In [72]:
import pandas as pd
import numpy as np

# Earth Engine Python client library
import ee
import geemap.core as geemap

# Resterio to load files
import rasterio
from rasterio.enums import Resampling

import tensorflow as tf
from tensorflow.keras import layers, models

from sklearn.model_selection import train_test_split

import csv

In [73]:
# Earth Engine Python client library config
# Authenticate (redirect to auth page if not)
ee.Authenticate()

True

In [26]:
# Get Google project
ee.Initialize(project = 'ee-nikolaydragomirovzhechev')

In [None]:
def mask_s2_clouds(image):
  """Masks clouds in a Sentinel-2 image using the QA band.

  Args:
      image (ee.Image): A Sentinel-2 image.

  Returns:
      ee.Image: A cloud-masked Sentinel-2 image.
  """
  qa = image.select('QA60')

  # Bits 10 and 11 are clouds and cirrus, respectively.
  cloud_bit_mask = 1 << 10
  cirrus_bit_mask = 1 << 11

  # Both flags should be set to zero, indicating clear conditions.
  mask = (
      qa.bitwiseAnd(cloud_bit_mask)
      .eq(0)
      .And(qa.bitwiseAnd(cirrus_bit_mask).eq(0))
  )

  return image.updateMask(mask).divide(10000)


dataset = (
    ee.ImageCollection('COPERNICUS/S2_HARMONIZED')
    .filterDate('2022-01-01', '2022-01-31')
    # Pre-filter to get less cloudy granules.
    .filter(ee.Filter.lt('CLOUDY_PIXEL_PERCENTAGE', 20))
    .map(mask_s2_clouds)
)

rgb_vis = {
    'min': 0.0,
    'max': 0.3,
    'bands': ['B4', 'B3', 'B2'],
}

m = geemap.Map()
m.set_center(-9.1695, 38.6917, 12)
m.add_layer(dataset.median(), rgb_vis, 'RGB')
m

## Landsat surface dataset

ref: https://www.usgs.gov/landsat-missions

#### Filter, process, and prepare the dataset in Google Earth Engine

In [41]:
# Load the Landsat surface reflectance data
# Continuous Change Detection and Classification (CCDC) algorithm
dataset_Landsat = ee.ImageCollection("LANDSAT/LC09/C02/T1_L2")
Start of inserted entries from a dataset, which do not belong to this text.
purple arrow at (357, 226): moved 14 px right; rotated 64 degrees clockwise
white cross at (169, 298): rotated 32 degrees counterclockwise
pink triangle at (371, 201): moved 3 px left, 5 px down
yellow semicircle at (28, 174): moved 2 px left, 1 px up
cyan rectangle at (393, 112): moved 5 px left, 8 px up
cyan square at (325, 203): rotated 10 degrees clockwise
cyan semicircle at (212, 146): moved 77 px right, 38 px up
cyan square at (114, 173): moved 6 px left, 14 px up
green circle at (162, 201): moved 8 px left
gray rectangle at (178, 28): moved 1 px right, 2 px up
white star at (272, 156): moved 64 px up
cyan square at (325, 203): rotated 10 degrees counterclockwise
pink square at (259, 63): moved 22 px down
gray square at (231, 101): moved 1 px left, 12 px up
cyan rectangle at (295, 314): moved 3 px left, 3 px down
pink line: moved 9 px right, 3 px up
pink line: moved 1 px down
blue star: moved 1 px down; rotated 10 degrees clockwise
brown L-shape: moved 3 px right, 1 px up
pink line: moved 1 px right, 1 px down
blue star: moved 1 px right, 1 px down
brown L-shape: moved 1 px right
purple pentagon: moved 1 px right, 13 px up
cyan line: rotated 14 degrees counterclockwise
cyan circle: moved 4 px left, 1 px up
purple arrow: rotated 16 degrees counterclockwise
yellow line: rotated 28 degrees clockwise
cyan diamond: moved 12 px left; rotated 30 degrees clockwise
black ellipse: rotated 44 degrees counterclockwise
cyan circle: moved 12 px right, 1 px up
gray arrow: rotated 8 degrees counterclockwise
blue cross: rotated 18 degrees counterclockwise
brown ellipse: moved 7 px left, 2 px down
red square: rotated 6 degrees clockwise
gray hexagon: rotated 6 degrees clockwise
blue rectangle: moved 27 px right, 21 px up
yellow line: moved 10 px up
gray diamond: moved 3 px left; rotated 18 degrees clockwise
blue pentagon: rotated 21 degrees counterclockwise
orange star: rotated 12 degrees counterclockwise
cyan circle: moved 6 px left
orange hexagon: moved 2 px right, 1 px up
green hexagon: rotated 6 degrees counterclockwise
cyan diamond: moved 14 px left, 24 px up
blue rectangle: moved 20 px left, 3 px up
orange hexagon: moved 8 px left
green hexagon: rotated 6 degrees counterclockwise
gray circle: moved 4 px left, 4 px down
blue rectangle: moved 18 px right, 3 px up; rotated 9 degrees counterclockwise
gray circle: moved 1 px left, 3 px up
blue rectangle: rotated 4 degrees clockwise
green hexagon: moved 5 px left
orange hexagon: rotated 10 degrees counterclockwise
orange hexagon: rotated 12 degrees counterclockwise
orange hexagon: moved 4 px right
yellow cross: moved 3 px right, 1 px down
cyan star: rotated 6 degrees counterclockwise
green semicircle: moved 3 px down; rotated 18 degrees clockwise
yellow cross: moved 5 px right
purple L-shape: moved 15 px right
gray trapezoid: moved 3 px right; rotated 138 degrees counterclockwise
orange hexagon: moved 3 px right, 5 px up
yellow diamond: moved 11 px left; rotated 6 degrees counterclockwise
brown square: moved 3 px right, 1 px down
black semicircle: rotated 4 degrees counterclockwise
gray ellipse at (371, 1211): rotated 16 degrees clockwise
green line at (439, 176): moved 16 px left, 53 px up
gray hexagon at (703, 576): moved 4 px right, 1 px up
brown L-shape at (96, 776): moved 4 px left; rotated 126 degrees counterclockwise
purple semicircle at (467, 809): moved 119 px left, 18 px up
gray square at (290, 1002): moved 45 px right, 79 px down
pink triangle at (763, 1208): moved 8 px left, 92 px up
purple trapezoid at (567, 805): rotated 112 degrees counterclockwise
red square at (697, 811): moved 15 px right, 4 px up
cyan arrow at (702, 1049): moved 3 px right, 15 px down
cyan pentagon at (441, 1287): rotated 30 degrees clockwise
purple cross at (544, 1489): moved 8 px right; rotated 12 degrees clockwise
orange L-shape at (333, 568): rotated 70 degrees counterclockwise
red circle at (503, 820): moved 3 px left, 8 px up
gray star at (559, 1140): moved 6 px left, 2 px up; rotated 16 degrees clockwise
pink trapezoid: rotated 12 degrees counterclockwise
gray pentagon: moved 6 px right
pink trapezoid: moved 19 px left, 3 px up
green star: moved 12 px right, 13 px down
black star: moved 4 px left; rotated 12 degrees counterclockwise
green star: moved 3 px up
longitude_min: The minimum longitude (western boundary) of your AOI.  
latitude_min: The minimum latitude (southern boundary) of your AOI.  
longitude_max: The maximum longitude (eastern boundary) of your AOI.  
latitude_max: The maximum latitude (northern boundary) of your AOI.

In [43]:
# Coordinates for California
longitude_min = -114.2579
latitude_min = 38.9275
longitude_max = -115
latitude_max = 42

# Define the area of interest (AOI) and time range
# aoi = ee.Geometry.Rectangle([longitude_min, latitude_min, longitude_max, latitude_max])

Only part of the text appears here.